Une telle cohérence peut d'ailleurs évoquer la présence d'une intelligence extérieure à l'origine de ces lois, et c'est peut-être même, dans la seconde moitié du XVIIIe siècle, ce sous-entendu qui motive et généralise (je souligne, car le terme de « loi » était déjà employé sous l'Ancien Régime, pour désigner les Lois Fondamentales du Royaume) l'usage du terme de loi dans la matière juridique : après tout, le législateur faisant œuvre de raison, ne pourrait-il pas se montrer aussi sage et éclairé, en déterminant quelles lois sont les plus adéquates au gouvernement de la Société, que Dieu l'a été en posant les lois de l'Univers ou de la Nature ? En effet, Rousseau « ... pense que le législateur doit posséder une intelligence supérieure, des aptitudes extraordinaires » (Michel Esdras Franck Miambazila), pour le rendre capable de ramasser et condenser l'esprit d'un peuple au sein d'un texte juridique. Je regrette qu'aucun professeur d'histoire du droit et des institutions (ou d'introduction générale au droit) n'ait pris la peine de développer cet aspect.
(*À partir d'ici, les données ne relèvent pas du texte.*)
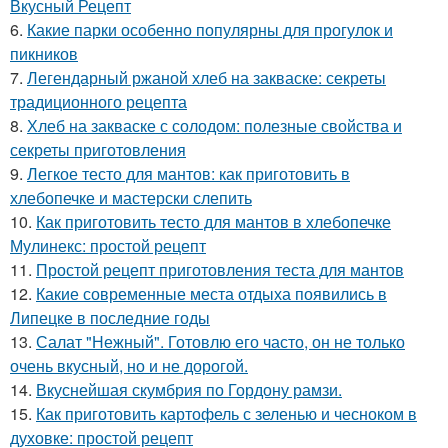
Вкусный Рецепт
6.
Какие парки особенно популярны для прогулок и
пикников
7.
Легендарный ржаной хлеб на закваске: секреты
традиционного рецепта
8.
Хлеб на закваске с солодом: полезные свойства и
секреты приготовления
9.
Легкое тесто для мантов: как приготовить в
хлебопечке и мастерски слепить
10.
Как приготовить тесто для мантов в хлебопечке
Мулинекс: простой рецепт
11.
Простой рецепт приготовления теста для мантов
12.
Какие современные места отдыха появились в
Липецке в последние годы
13.
Салат "Нежный". Готовлю его часто, он не только
очень вкусный, но и не дорогой.
14.
Вкуснейшая скумбрия по Гордону рамзи.
15.
Как приготовить картофель с зеленью и чесноком в
духовке: простой рецепт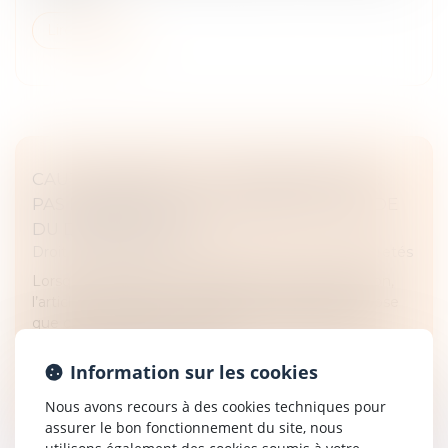
Lire la suite
CAUTIONNEMENT ET DISPROPORTION :
PAS D’ANNULATION SANS PREUVE SOLIDE
DU DÉSÉQUILIBRE
Droit des obligations et des suretés
/
Droit des sûretés
Lorsqu’une personne s’engage en tant que caution,
l’article L 332-1 du Code de la consommation impose
que cet engagement ne soit pas manifestement
disproportionné par rapport à...
Information sur les cookies
Lire la suite
Nous avons recours à des cookies techniques pour
assurer le bon fonctionnement du site, nous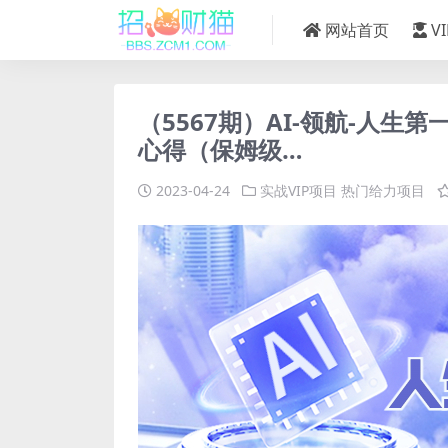
网站首页
V
（5567期）AI-领航-人生第一
心得（保姆级…
2023-04-24
实战VIP项目
热门给力项目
Naturellement, l'élaboration d'un cours est une œuvre difficile, particulièrement peut-être dans l'aridité dont le droit peut quelquefois faire montre. La grande qualité et la cohérence d'un cours sont une affaire d'équilibre, et la pédagogie, à savoir les moyens employés pour faire passer le message, est importante. Mais, sans ligne directrice, l'histoire du droit ne se résume peut-être plus qu'à « un récit plein de bruit et de [lois] raconté par un idiot, et qui ne signifie rien ». Matière exigeante, elle l'est peut-être plus que toutes les autres.